Il arrive quelque chose à M. K : Mme K va l'épouser
Un jour on emmena Mme K dans cette maison. On parla ainsi : « À partir de
maintenant, Mme K, il vous faut faire à manger et laver, il vous faut coudre et
briquer, regarder la télé et acheter, organiser et réserver, parler aux autres
femmes et flirter avec les autres hommes. Le soir il rentrera, vous le
distrairez et coucherez s'il en a envie. Vous le rassurerez, faute de quoi vous
aurez à vivre de pénibles silences et à d'autres moments à souffrir son
agressivité. Vous tomberez enceinte et vous élèverez les enfants, vous n'en
aurez que deux, cela suffira. Vous partirez en vacances tous ensemble. Le jour
anniversaire de votre rencontre, vous irez au restaurant. Vous aurez peur
lorsque vous devrez sortir après que le soleil sera couché. Vous pourrez lire
des romans quand la maison sera en ordre. Lorsque les enfants seront grands,
vous pourrez vous consacrer bénévolement à une oeuvre caritative. » La
bouche de Mme K se pinça. Elle demanda tout de même, avec un sourire pour ne
pas fâcher son interlocuteur : « Je suis obligée de me conformer à vos
ordres ? » Il fut répondu : « Pas du tout.
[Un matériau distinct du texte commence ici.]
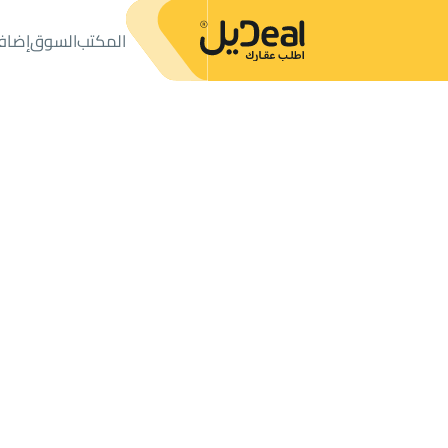
المكتب
السوق
إضاف
المكتب
الإعلانات
دور
دور للبيع
دور للبيع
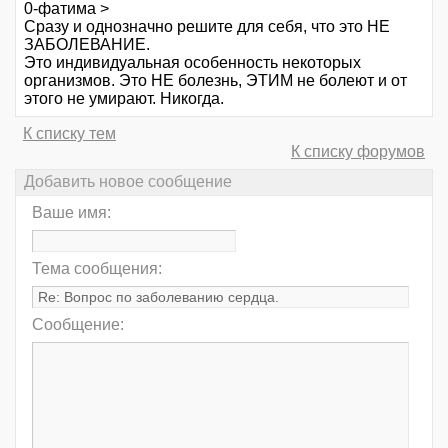
0-фатима >
Сразу и однозначно решите для себя, что это НЕ
ЗАБОЛЕВАНИЕ.
Это индивидуальная особенность некоторых
организмов. Это НЕ болезнь, ЭТИМ не болеют и от
этого не умирают. Никогда.
К списку тем
К списку форумов
Добавить новое сообщение
Ваше имя:
Тема сообщения:
Сообщение:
Vous pouvez alors être
institutrice ou putain. Dans ce dernier cas, vous rapporterez beaucoup d'argent
au début, parce que vous serez jeune, mais vous aurez à le dépenser en alcool
et en drogue pour supporter votre destin. Nul ne vous parlera, ou alors avec
condescendance ou en compatissant, ou encore ces hommes incapables de parler
aux non-putains qui espéreront de vous que vous irez vivre avec eux - vous
pourrez le faire, le programme vous a déjà été tracé. Puis vous serez mure et
vous vous serez accoutumée à votre esclavage ; mais on vous paiera très peu et
vous vous beurrerez tout autant la tronche parce qu'entre-temps vous serez
devenue alcoolique. Vous aurez donc de gros problèmes de thune et mourrez entre
quarante-cinq et cinquante ans, dans la misère. Si vous préférez être
institutrice, vous devrez vivre absolument seule, porter des robes marron à
grandes fleurs roses et grises, militer au parti socialiste, mourir à
quatre-vingt-quinze ans, ne jamais sourire et vous contraindre à toujours
donner aux autres le sentiment que votre vie est ratée. » « Pardon,
est-ce que je pourrais faire institutrice et m'alcooliser tout de même ? »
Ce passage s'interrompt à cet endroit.